Sam cut me off. “I can imagine, thank you, Helena. Moving swiftly on …”

I laughed. “Okay. Well, speaking of your flat, how’s the decorating coming on?”

The Grants had sold the license to the pub and bought a house on the outskirts of Salisbury with a basement granny flat for Sam so that she could have her independence but be near the family, too. Mr. Grant had gotten a job as a brewery sales rep, but before he started, he was decorating Sam’s flat from top to bottom.

Sam still wasn’t very well—the legacy of the graft-versus-host disease (exhaustion, miserable skin problems, and a nasty asthmatic-type wheeze) still persisted—but it hadn’t stopped her from continuing to study for her law degree, part-time and by correspondence. I could not fathom how she had the strength of character and determination to do it, when every ounce of her energy was at a premium.

“Great,” she said, taking the cellophane off my huge complimentary fruit basket to get to the grapes. “I can’t believe I’ve got the whole place to myself—and I can still take my washing upstairs to Mum!
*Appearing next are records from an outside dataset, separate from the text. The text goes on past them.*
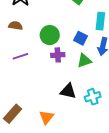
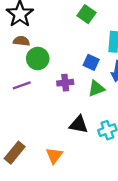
brown semicircle: (15, 26) -> (21, 41), moved
green circle: (50, 35) -> (38, 59), moved

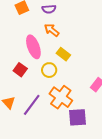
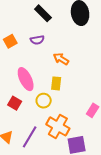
orange arrow: (52, 30) -> (61, 59), moved
yellow rectangle: (63, 54) -> (56, 83), turned 64

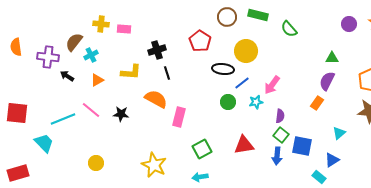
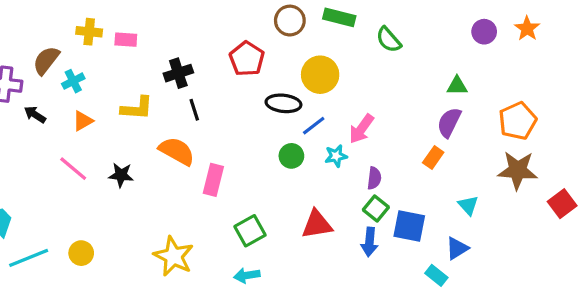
cyan line: (63, 119) -> (29, 258), moved
cyan triangle: (339, 133) -> (468, 205), turned -32

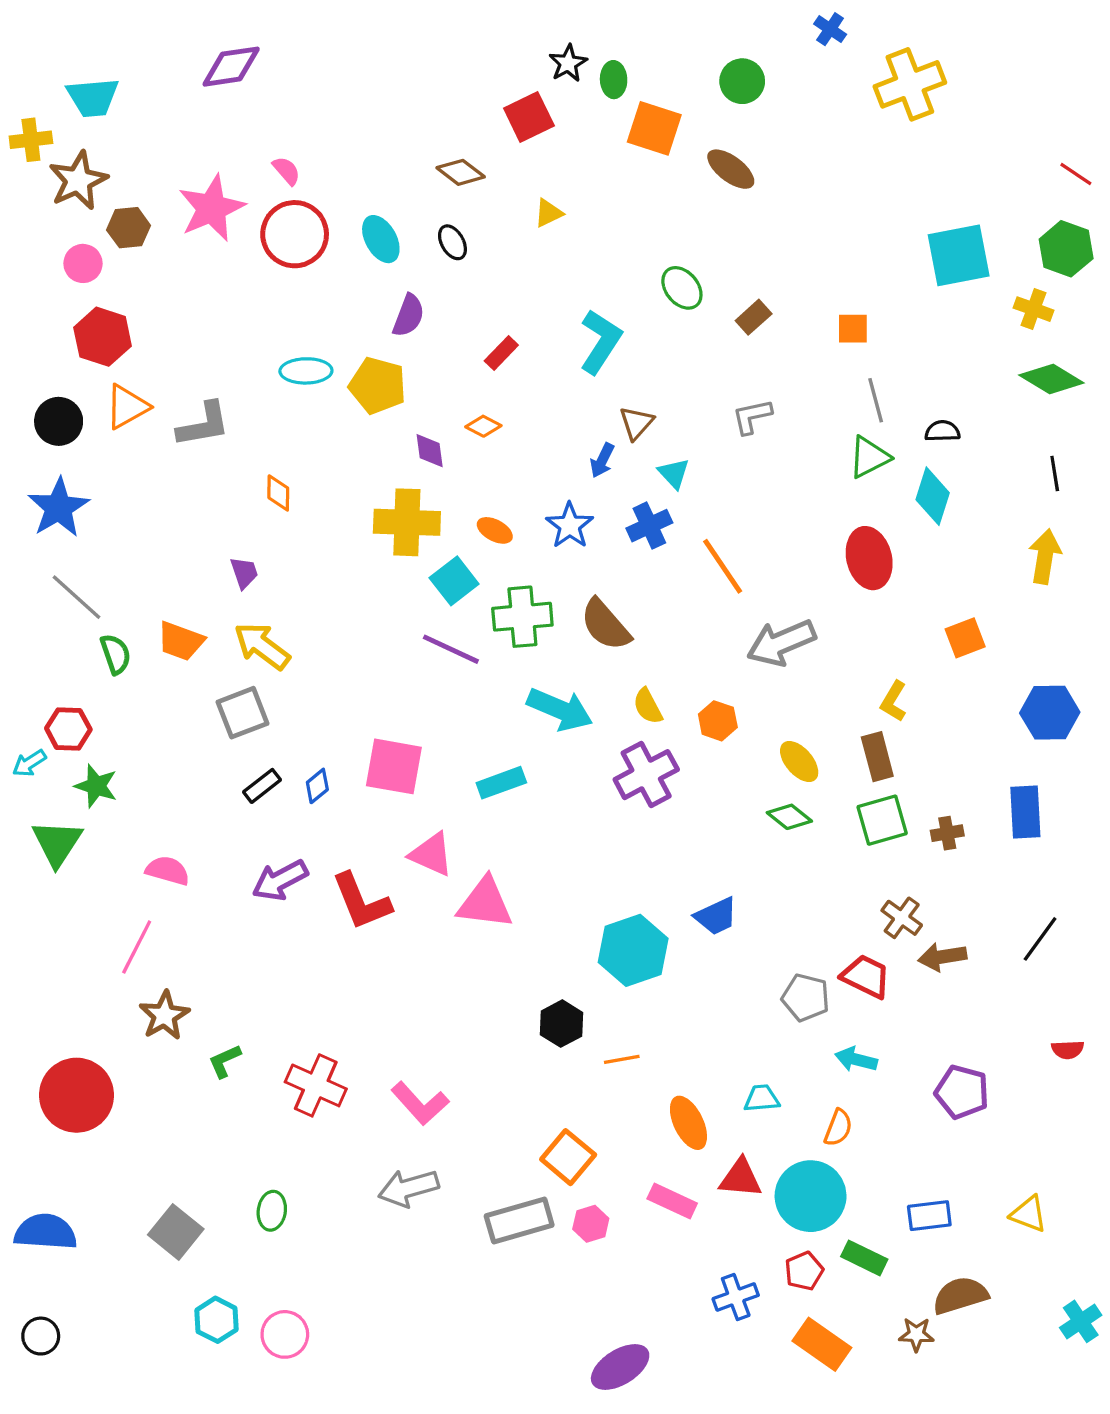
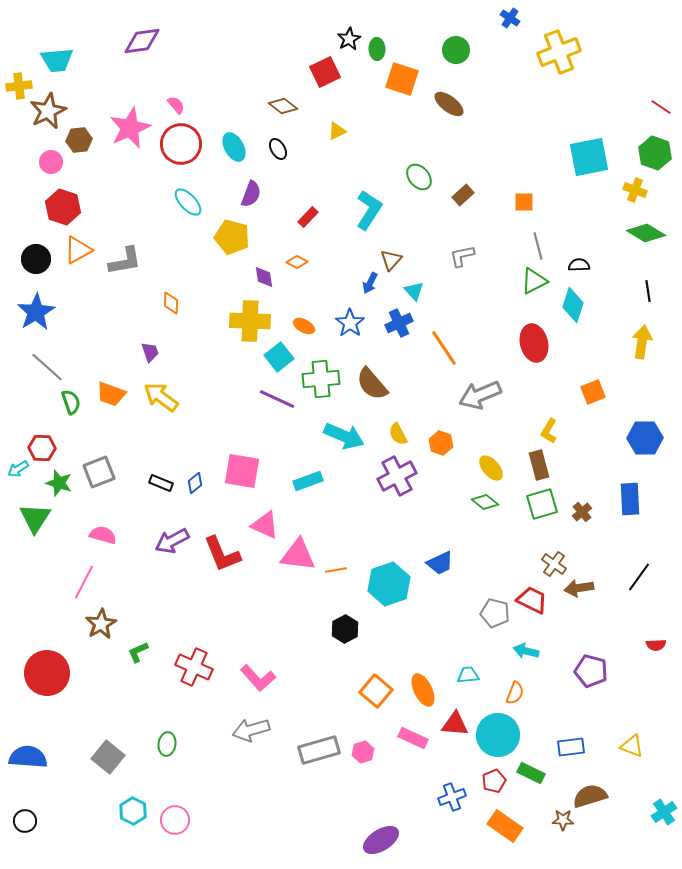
cyan ellipse: (306, 371) -> (188, 202), moved, turned 48
gray square: (243, 713) -> (99, 472), moved
black rectangle: (262, 786) -> (161, 483), turned 60
brown cross: (947, 833) -> (582, 512), turned -30
orange line: (622, 1059) -> (336, 570), moved
orange square: (568, 1157) -> (376, 691), moved

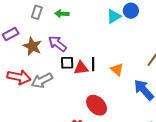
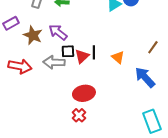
red triangle: (81, 68) -> (82, 56), turned -35
gray arrow: (42, 80) -> (54, 62), moved, turned 30
red ellipse: (97, 105) -> (84, 93), moved, turned -55

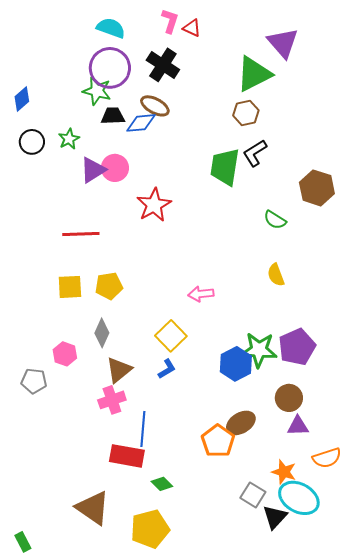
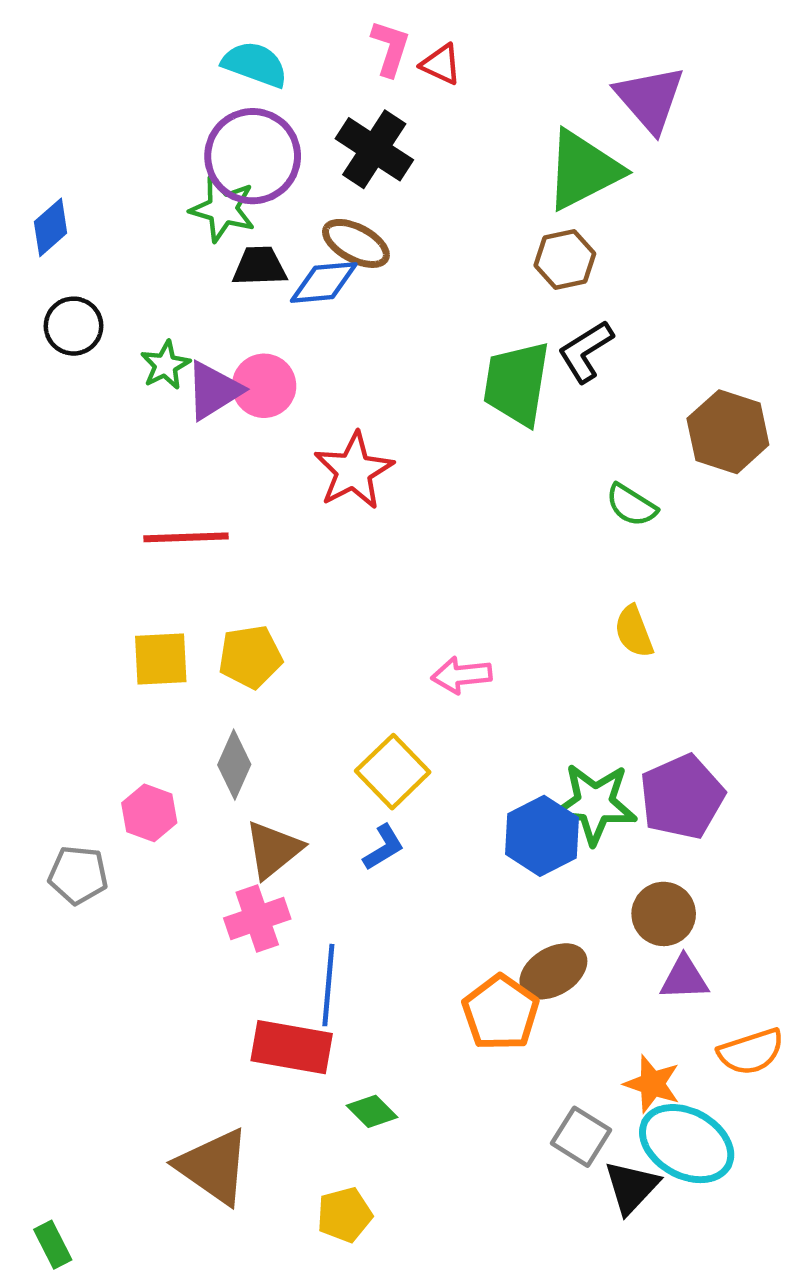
green star: (69, 139) -> (165, 365), moved
yellow pentagon: (150, 529) -> (344, 1215), size x0.6

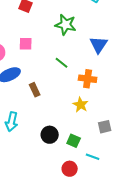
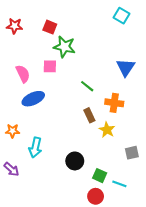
green star: (66, 25) -> (64, 47), moved
brown rectangle: (35, 90) -> (89, 115), moved
green square: (74, 141) -> (100, 176), moved

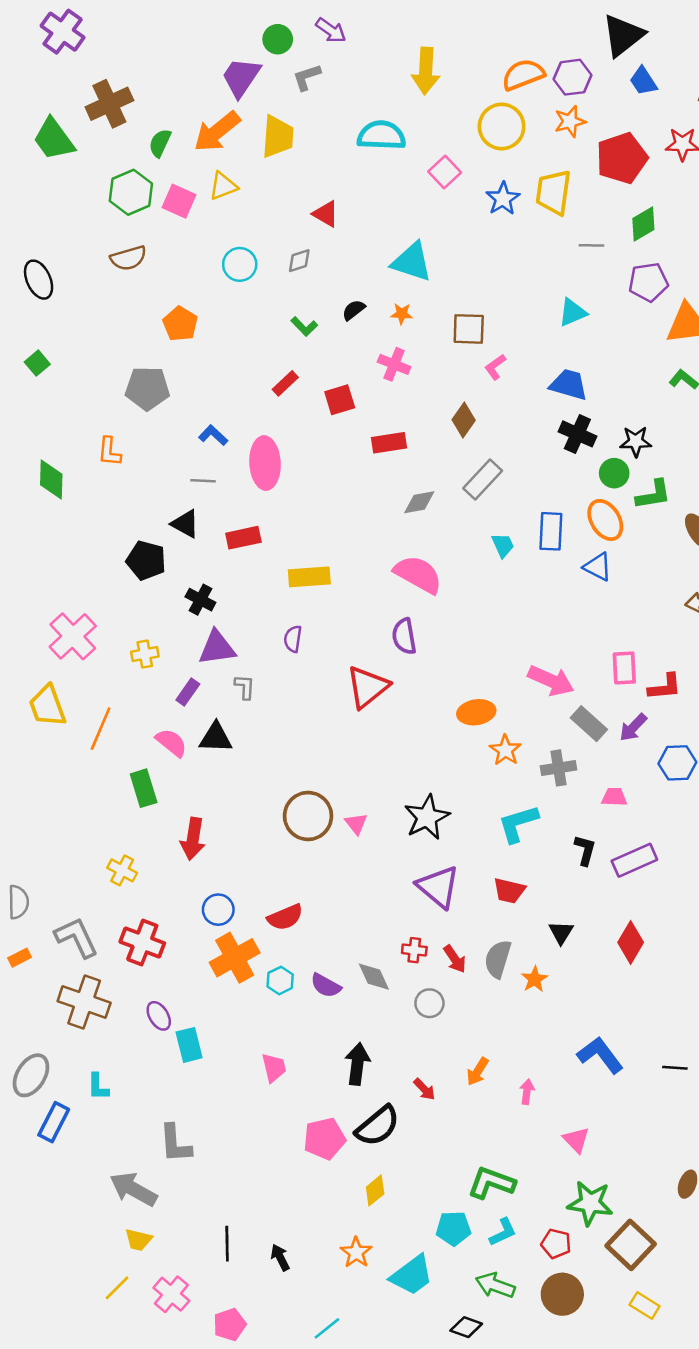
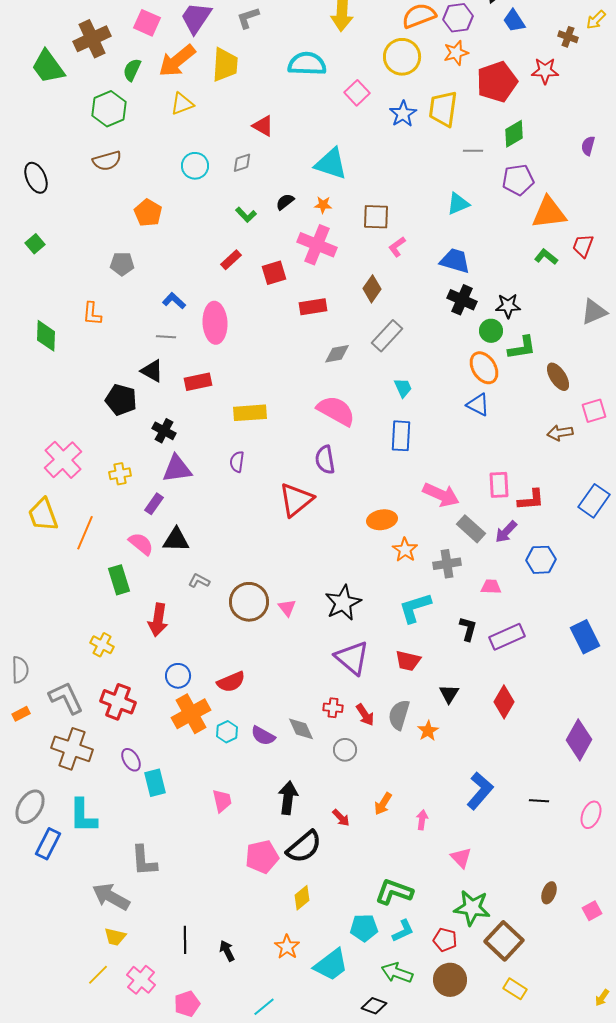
pink square: (179, 201) -> (147, 23), moved
pink cross: (394, 364) -> (317, 245), size x1.5
gray pentagon: (147, 388) -> (122, 264), size x0.7
blue rectangle: (551, 531) -> (401, 436), moved
gray L-shape: (245, 687) -> (199, 581), moved, turned -65
blue L-shape: (600, 1055) -> (480, 791), turned 78
cyan L-shape: (98, 1087) -> (83, 816), size x1.6

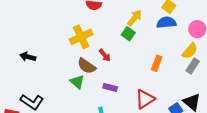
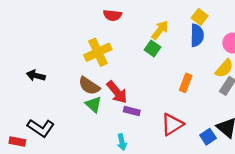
blue semicircle: (166, 22) -> (197, 35), turned 96
red arrow: (105, 55) -> (117, 92), moved, size x1.5
brown semicircle: (87, 66) -> (89, 86), moved

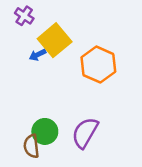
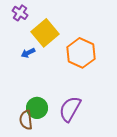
blue arrow: (38, 55) -> (28, 53), moved

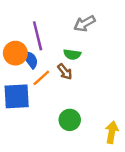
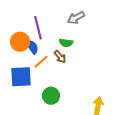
green circle: (70, 120) -> (51, 96), moved

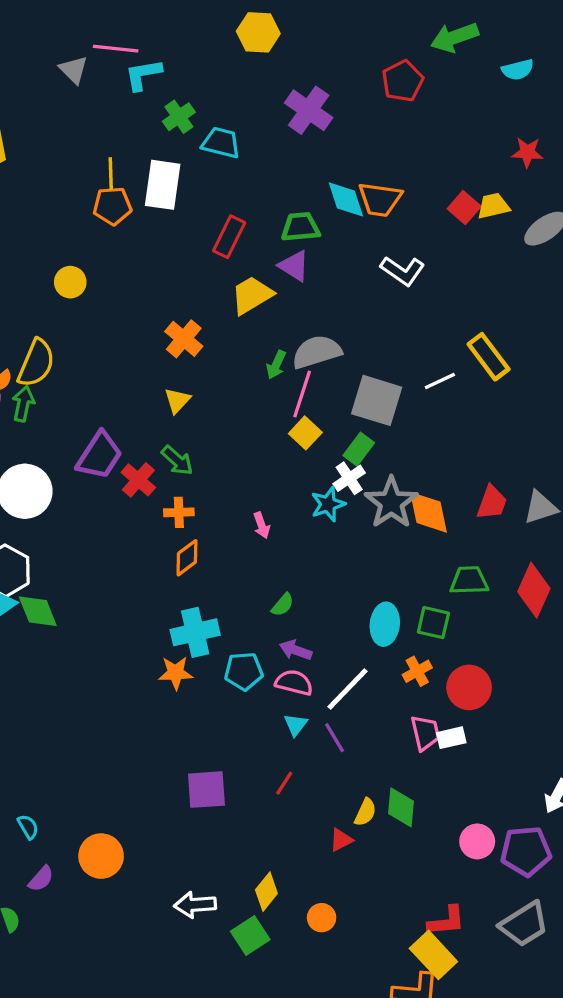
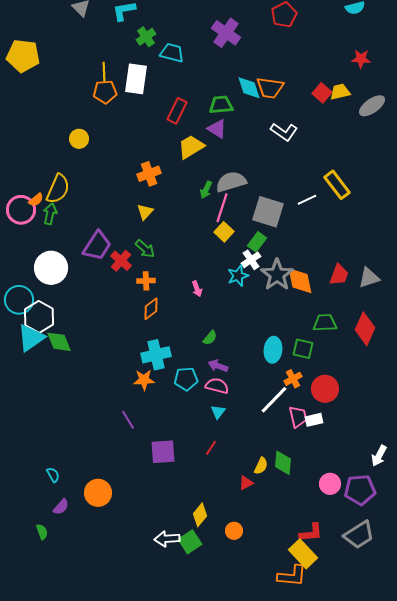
orange cross: (184, 339) -> (149, 174), turned 30
white line: (347, 689) -> (274, 400), moved
purple line: (335, 738) -> (128, 420), moved
white arrow: (195, 905) -> (167, 539), moved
Mum loves not having to work in the bar. She’s always off having these really long lunches with her mates, and she’s taken up aerobics, and done a tie-dying course. She wants to tie-dye my curtains, but I’ve told her to forget it.”

“I would have thought she knew how to tie-dye already, without needing a course,” I commented, zipping my stage clothes carefully into their plastic carrier and hooking its coat-hanger top over the bathroom door.

“Oh, she did. It was like a refresher course. Actually, I think it was really just an excuse for her to get together with a load of other old hippies-turned-housewives.”

Sam’s voice got a bit echoey as she disappeared into the bathroom to riffle through the freebies by the sink. “Can I have this shampoo? I love Molton Brown! Are you going to steal the bathrobe?”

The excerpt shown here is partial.